Menurut Tjokro, banyak pelaku usaha terjebak pada pengembangan menu semata, sementara dapur sebagai pusat produksi justru kurang mendapat perhatian. “Bisnis F&B akan selalu ada dan tidak ada matinya. Namun, banyak pelaku usaha yang fokus pada menu, sementara dapur sebagai jantung produksi justru sering diabaikan,” ujarnya.
Ia menilai, salah satu pola yang kerap terjadi adalah dapur dibangun tanpa perencanaan menyeluruh. Pelaku usaha disebut sering mengandalkan intuisi, menempatkan peralatan di ruang yang tersedia tanpa mempertimbangkan workflow, zoning, dan alur pergerakan bahan baku. Padahal, ketiga aspek tersebut saling berkaitan dalam memastikan dapur dapat bekerja efisien dan aman.

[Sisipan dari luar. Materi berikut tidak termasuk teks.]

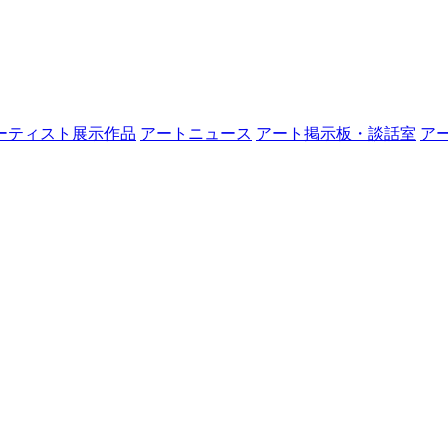
ーティスト展示作品
アートニュース
アート掲示板・談話室
ア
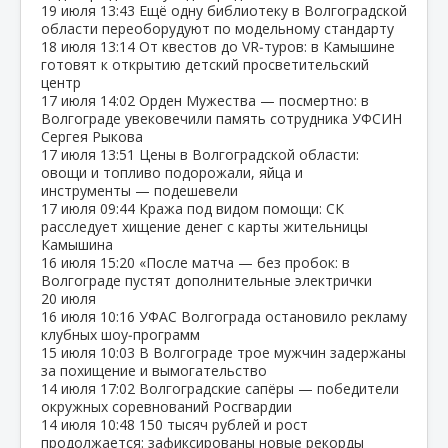
19 июля
13:43
Ещё одну библиотеку в Волгоградской
области переоборудуют по модельному стандарту
18 июля
13:14
От квестов до VR‑туров: в Камышине
готовят к открытию детский просветительский
центр
17 июля
14:02
Орден Мужества — посмертно: в
Волгограде увековечили память сотрудника УФСИН
Сергея Рыкова
17 июля
13:51
Цены в Волгоградской области:
овощи и топливо подорожали, яйца и
инструменты — подешевели
17 июля
09:44
Кража под видом помощи: СК
расследует хищение денег с карты жительницы
Камышина
16 июля
15:20
«После матча — без пробок: в
Волгограде пустят дополнительные электрички
20 июля
16 июля
10:16
УФАС Волгограда остановило рекламу
клубных шоу‑программ
15 июля
10:03
В Волгограде трое мужчин задержаны
за похищение и вымогательство
14 июля
17:02
Волгоградские сапёры — победители
окружных соревнований Росгвардии
14 июля
10:48
150 тысяч рублей и рост
продолжается: зафиксированы новые рекорды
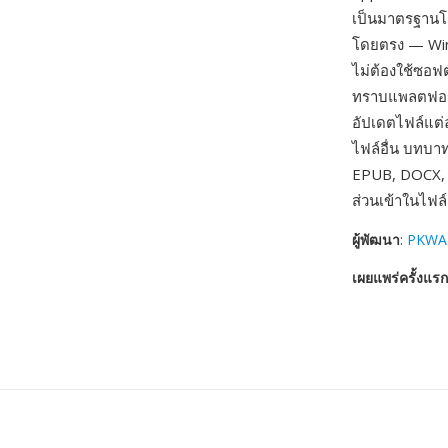
เป็นมาตรฐานโด
โดยตรง — Win
ไม่ต้องใช้ซอฟต์
ทราบแพลตฟอร์
อัปเดตไฟล์แต่
ไฟล์อื่น บทบ
EPUB, DOCX, 
ส่วนเข้าในไฟล์
ผู้พัฒนา
:
PKWAR
เผยแพร่ครั้งแรก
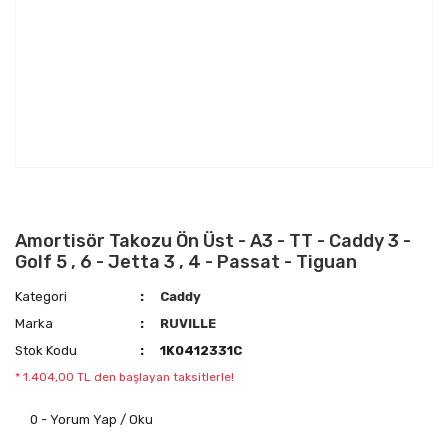
Amortisör Takozu Ön Üst - A3 - TT - Caddy 3 -
Golf 5 , 6 - Jetta 3 , 4 - Passat - Tiguan
Kategori
Caddy
Marka
RUVILLE
Stok Kodu
1K0412331C
* 1.404,00 TL den başlayan taksitlerle!
0 - Yorum Yap / Oku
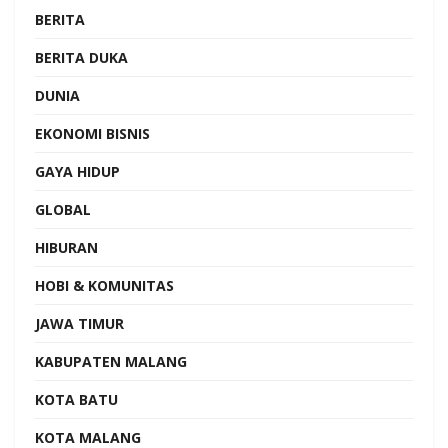
BERITA
BERITA DUKA
DUNIA
EKONOMI BISNIS
GAYA HIDUP
GLOBAL
HIBURAN
HOBI & KOMUNITAS
JAWA TIMUR
KABUPATEN MALANG
KOTA BATU
KOTA MALANG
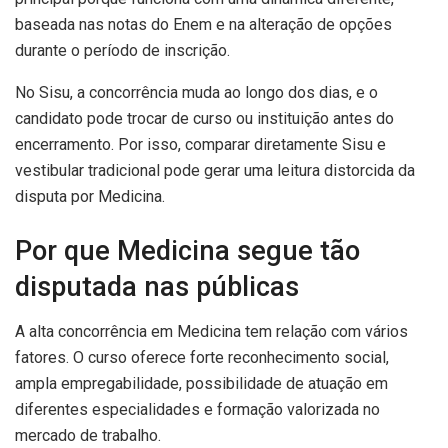
baseada nas notas do Enem e na alteração de opções
durante o período de inscrição.
No Sisu, a concorrência muda ao longo dos dias, e o
candidato pode trocar de curso ou instituição antes do
encerramento. Por isso, comparar diretamente Sisu e
vestibular tradicional pode gerar uma leitura distorcida da
disputa por Medicina.
Por que Medicina segue tão
disputada nas públicas
A alta concorrência em Medicina tem relação com vários
fatores. O curso oferece forte reconhecimento social,
ampla empregabilidade, possibilidade de atuação em
diferentes especialidades e formação valorizada no
mercado de trabalho.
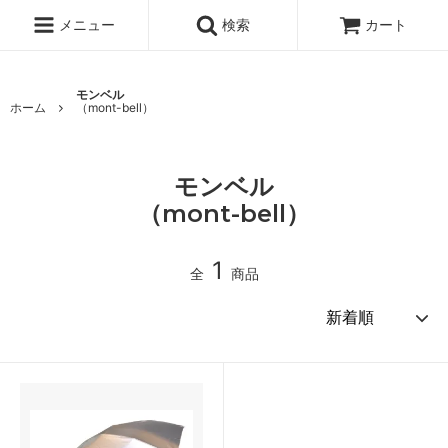
メニュー
検索
カート
モンベル
ホーム
（mont-bell）
モンベル
（mont-bell）
1
全
商品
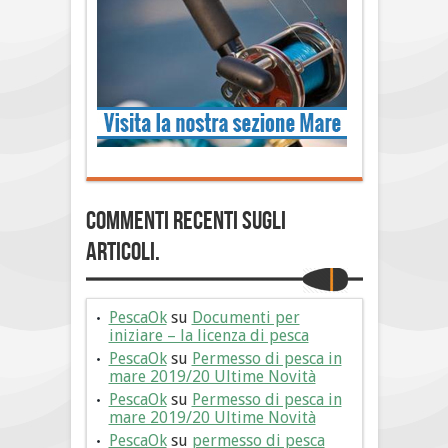
Commenti Recenti sugli
articoli.
PescaOk
su
Documenti per
iniziare – la licenza di pesca
PescaOk
su
Permesso di pesca in
mare 2019/20 Ultime Novità
PescaOk
su
Permesso di pesca in
mare 2019/20 Ultime Novità
PescaOk
su
permesso di pesca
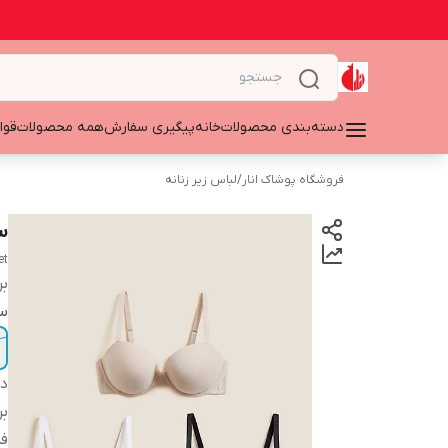
دسته‌بندی محصولات
خانه
پیگیری سفارش
همه محصولات
قوا
فروشگاه پوشاک انار
/
لباس زیر زنانه
سوت
et
بر
سا
دس
بر
فر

Tjokro mencontohkan, dapur tanpa pemisahan zona yang jelas antara area bahan mentah dan bahan yang sudah diolah dapat membuka risiko cross contamination yang berdampak pada kualitas dan keamanan makanan. “Flow bahan baku harus dipisahkan antara sayur dan protein untuk mencegah cross contamination. Penyimpanan juga harus benar. Kalau kulkas terlalu penuh, sirkulasi udara tidak terjadi dan pendinginan tidak merata sehingga daging bisa berubah warna,” paparnya.